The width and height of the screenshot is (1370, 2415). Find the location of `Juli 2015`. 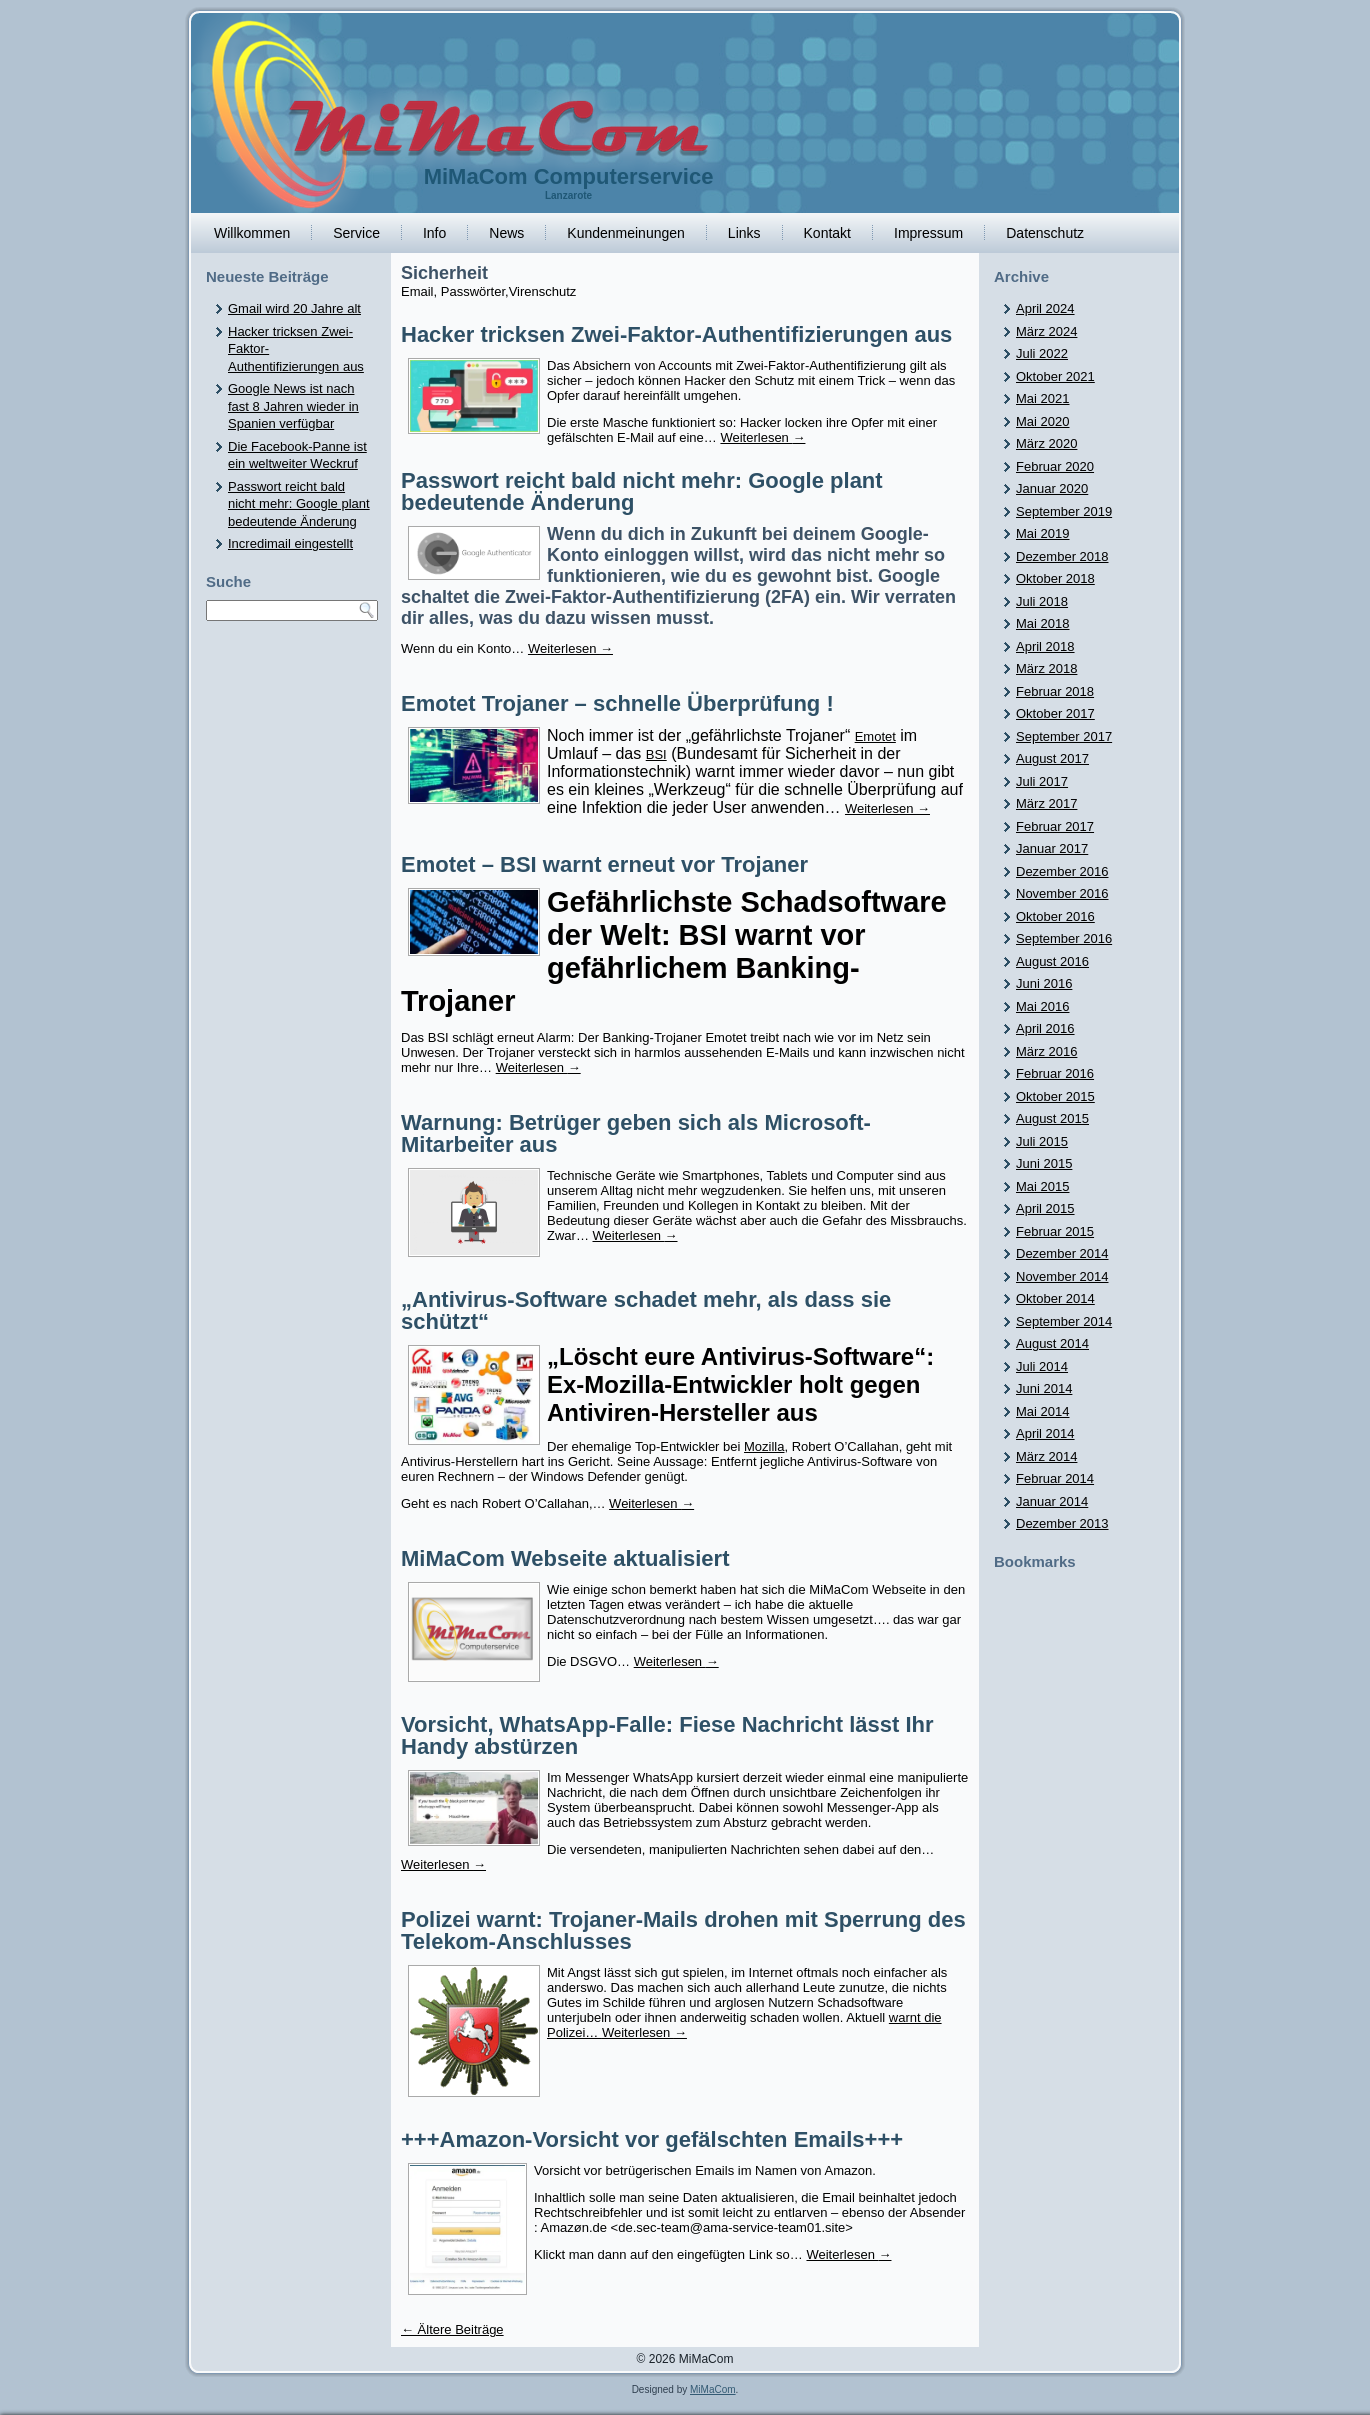

Juli 2015 is located at coordinates (1042, 1141).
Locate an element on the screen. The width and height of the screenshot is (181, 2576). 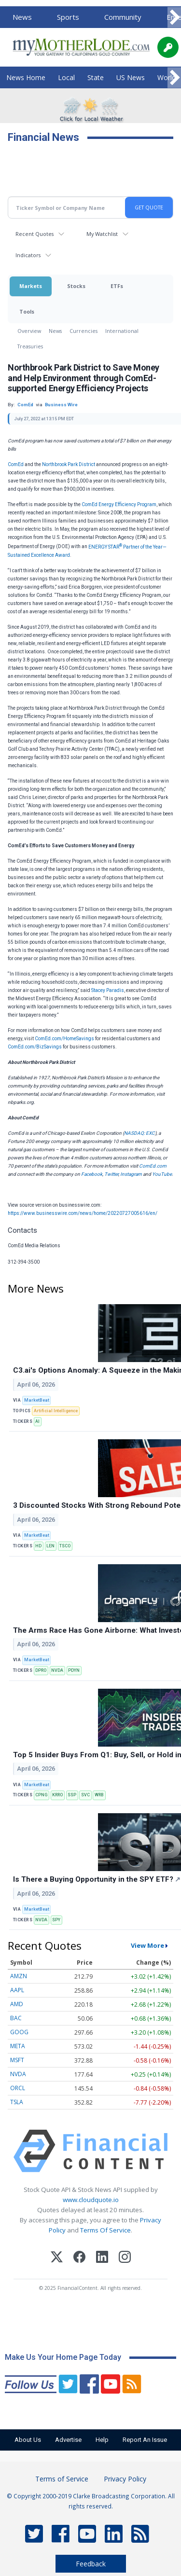
GOOG is located at coordinates (19, 2032).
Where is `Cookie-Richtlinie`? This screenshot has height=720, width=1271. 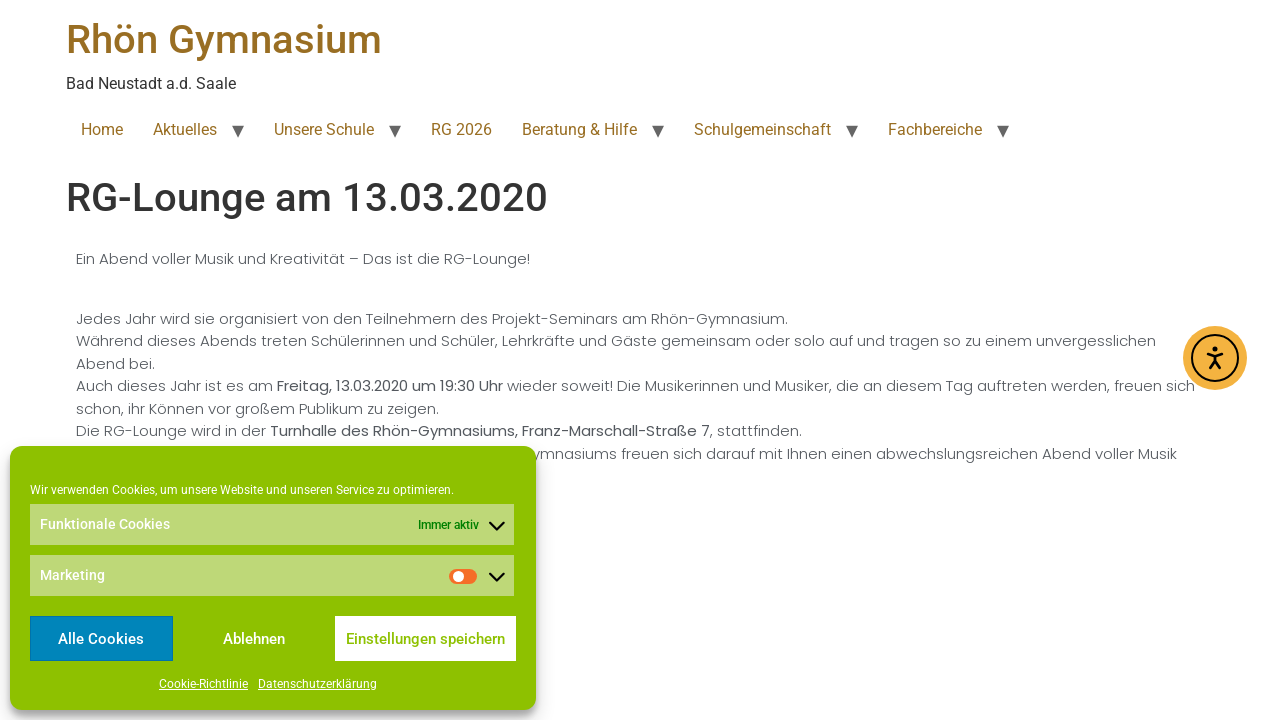
Cookie-Richtlinie is located at coordinates (203, 684).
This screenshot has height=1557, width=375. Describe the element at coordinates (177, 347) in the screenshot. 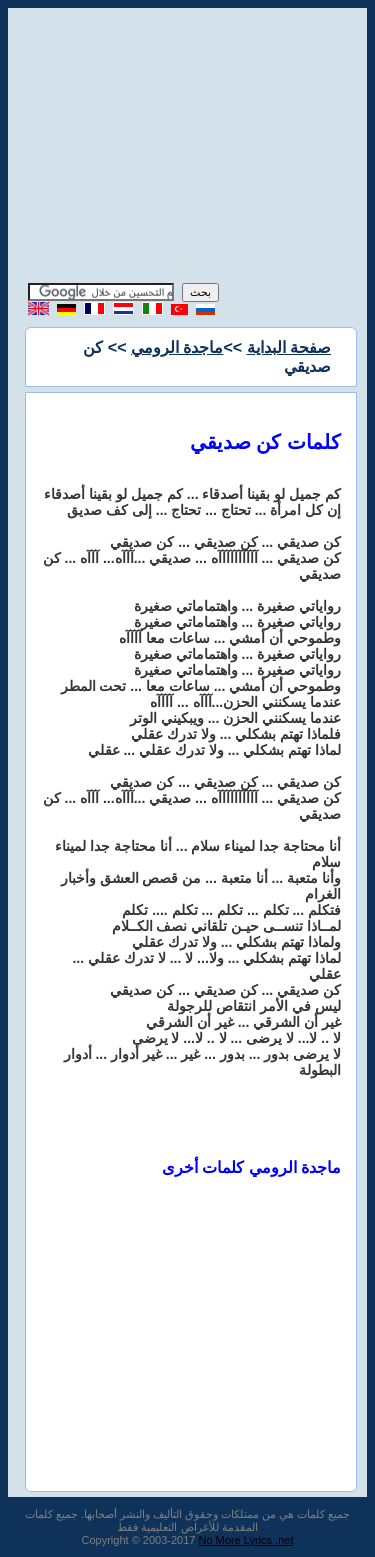

I see `ماجدة الرومي` at that location.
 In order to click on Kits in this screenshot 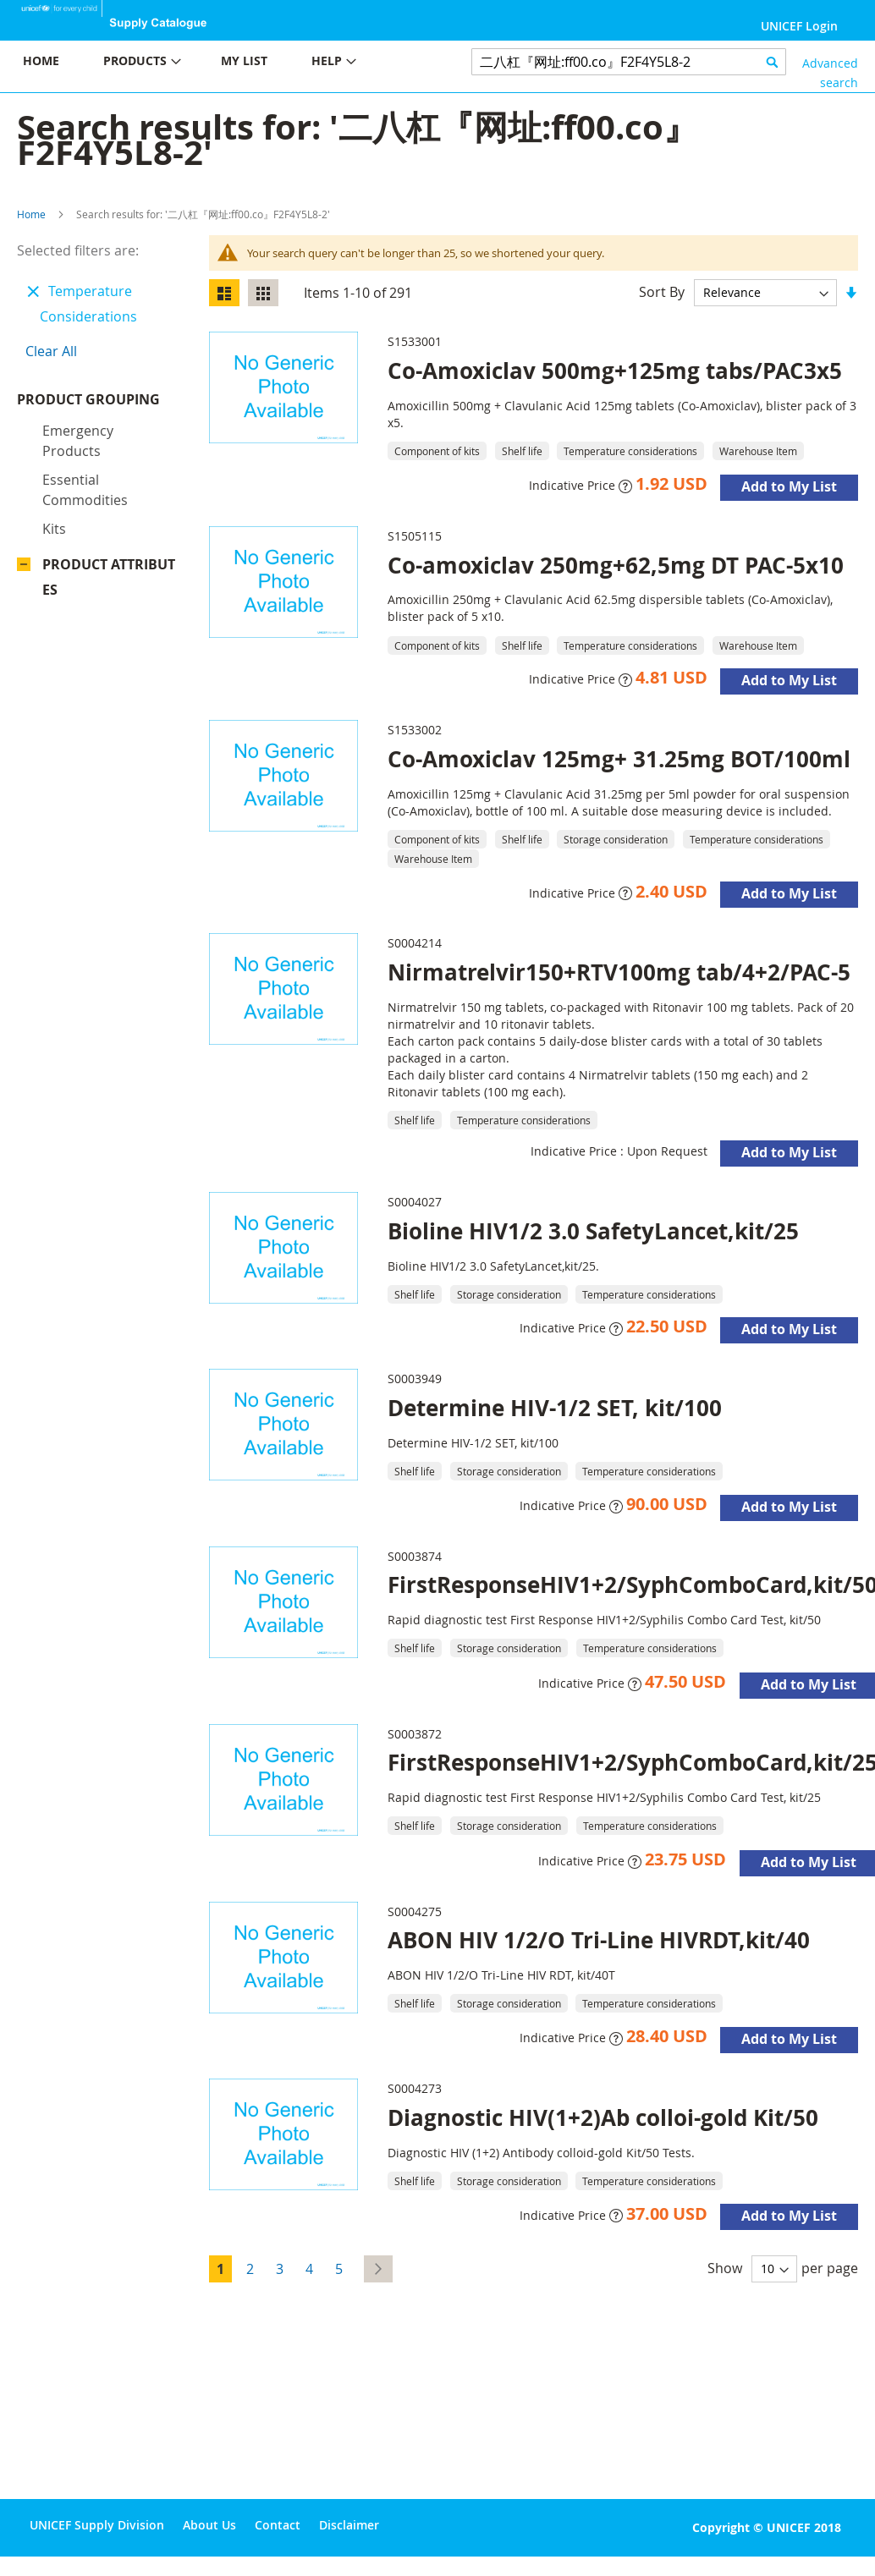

····················

Go through the listing above and write it all out exactly, leaving out any picture.

The width and height of the screenshot is (1370, 2415). Find the location of `Juli 2015`. 

Juli 2015 is located at coordinates (1042, 1141).
Locate an element on the screen. The width and height of the screenshot is (181, 2576). 
GOOG is located at coordinates (19, 2032).
Where is `Cookie-Richtlinie`? This screenshot has height=720, width=1271. 
Cookie-Richtlinie is located at coordinates (203, 684).
This screenshot has height=1557, width=375. Describe the element at coordinates (177, 347) in the screenshot. 

I see `ماجدة الرومي` at that location.
 In order to click on Kits in this screenshot 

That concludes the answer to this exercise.